Our earlier publication demonstrated that differential initiation of ART (i.e. at presentation or following immunosuppression) in children with HIV presenting after infancy did not influence neurodevelopmental outcomes6. The current study expands on these findings and found that older age (>8 years) at study enrollment was associated with lower performance on IQ scores. This result demonstrates that, although timing of ART initiation did not influence cognitive status, later presentation to care is a possible risk factor for poor cognitive outcomes in children with pHIV. Prior studies evaluating ART initiation in children with HIV suggest a varied response that is dependent on an individual’s age at presentation18,19. PHIV+ infants and young children who initiated ART and were virally suppressed prior to 5 years of age had improved IQ scores in older childhood20,21, whereas children who began ART at an older age did not benefit from immediate initiation of antiretroviral therapy4,6. These results along with our findings suggest that initiation of ART in infancy or early childhood may be protective against poor cognitive outcomes.

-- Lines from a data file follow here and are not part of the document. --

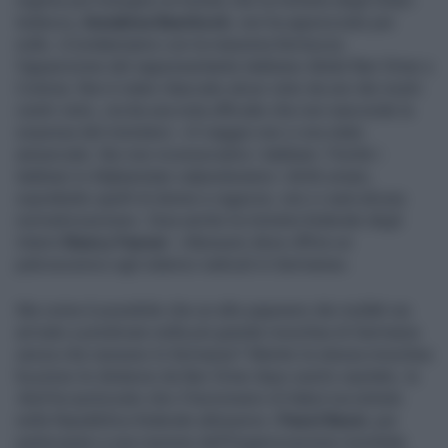
regime più misogino al mondo che la ministra degli Esteri
tedesca,
Annalena Baerbock
, non ha apprezzato per
nulla. «Condanniamo con la massima fermezza
l’apparizione del rappresentante talebano Abdul Bari Omar a
Colonia. Non è stato rilasciato alcun visto da uno dei nostri
centri visti», recita una nota ufficiale che non nasconde la
sorpresa del ministero: «Il viaggio non ci era stato
annunciato. Noi non riconosciamo i talebani. Finché i
talebani in Afghanistan calpesteranno i diritti umani,
soprattutto quelli di donne e ragazze, non ci sarà alcuna
normalizzazione». Dura anche la ministra federale degli
Interni
Nancy Faeser
: «Nessuno deve offrire un
palcoscenico agli islamici radicali in Germania».
Ma come è possibile che un alto papavero dei mullah sia
arrivato a predicare nella più grande moschea di Germania
senza che nessuno lo fermasse? Mentre la stessa moschea
ha preso le distanze da Bari Omar dopo averlo ospitato, la
Welt
ha ipotizzato che il funzionario di Kabul sia entrato
nella Repubblica federale attraverso i
Paesi Bassi
, per
partecipare a una riunione dell’Organizzazione mondiale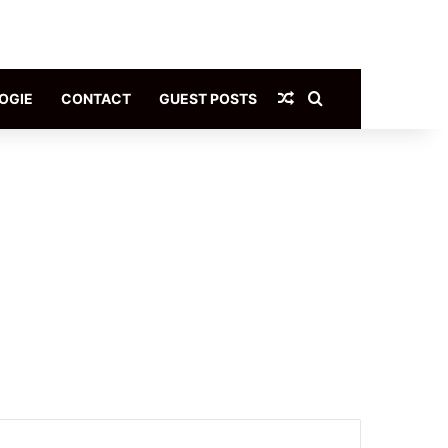
Article Aléatoire
Rechercher
OGIE
CONTACT
GUEST POSTS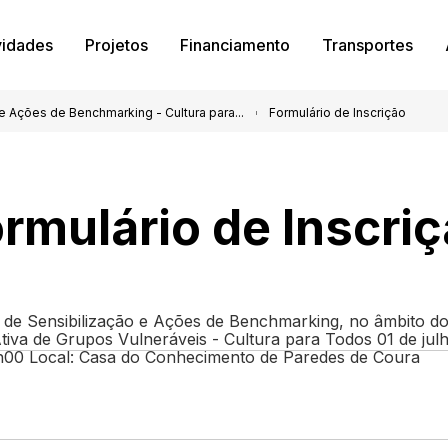
vidades
Projetos
Financiamento
Transportes
 Ações de Benchmarking - Cultura para...
Formulário de Inscrição
rmulário de Inscri
de Sensibilização e Ações de Benchmarking, no âmbito do
tiva de Grupos Vulneráveis - Cultura para Todos 01 de jul
00 Local: Casa do Conhecimento de Paredes de Coura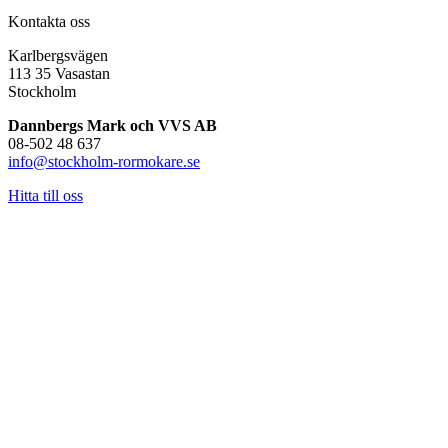
Kontakta oss
Karlbergsvägen
113 35 Vasastan
Stockholm
Dannbergs Mark och VVS AB
08-502 48 637
info@stockholm-rormokare.se
Hitta till oss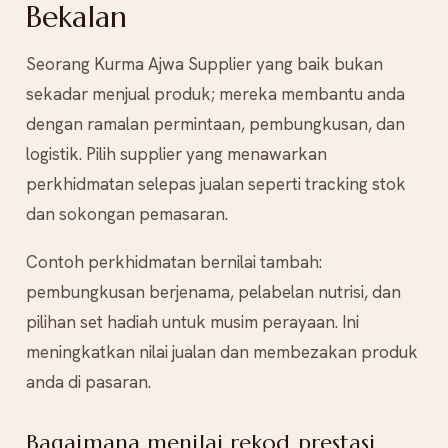
Bekalan
Seorang Kurma Ajwa Supplier yang baik bukan
sekadar menjual produk; mereka membantu anda
dengan ramalan permintaan, pembungkusan, dan
logistik. Pilih supplier yang menawarkan
perkhidmatan selepas jualan seperti tracking stok
dan sokongan pemasaran.
Contoh perkhidmatan bernilai tambah:
pembungkusan berjenama, pelabelan nutrisi, dan
pilihan set hadiah untuk musim perayaan. Ini
meningkatkan nilai jualan dan membezakan produk
anda di pasaran.
Bagaimana menilai rekod prestasi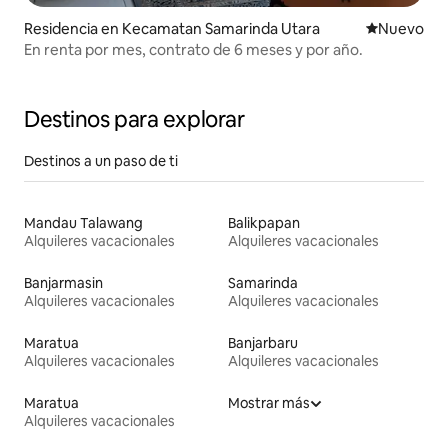
Residencia en Kecamatan Samarinda Utara
Nuevo aloj
Nuevo
En renta por mes, contrato de 6 meses y por año.
Destinos para explorar
Destinos a un paso de ti
Mandau Talawang
Balikpapan
Alquileres vacacionales
Alquileres vacacionales
Banjarmasin
Samarinda
Alquileres vacacionales
Alquileres vacacionales
Maratua
Banjarbaru
Alquileres vacacionales
Alquileres vacacionales
Maratua
Mostrar más
Alquileres vacacionales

Our results should be applied with caution as we evaluated cognitive trajectories in children at various ages over a select interval of time, and a limited number of children in our study were enrolled in early childhood (<5 years) and older adolescence (>14 years). Additionally, the clinical relevance of these results is difficult to assess without expected normative trajectories for Thai and Cambodian children. There are likely many factors associated with cognitive outcomes that were not included in our study, including effect modifiers of the association between poverty and cognitive outcomes. Regardless, our study found that developmental outcomes in children with pHIV are comprised of unique cognitive profiles across age as demonstrated through the use of group based trajectory modeling. Longer follow-up including transition into older adolescence and assessment of HIV-exposed, but uninfected children will be the focus of future studies.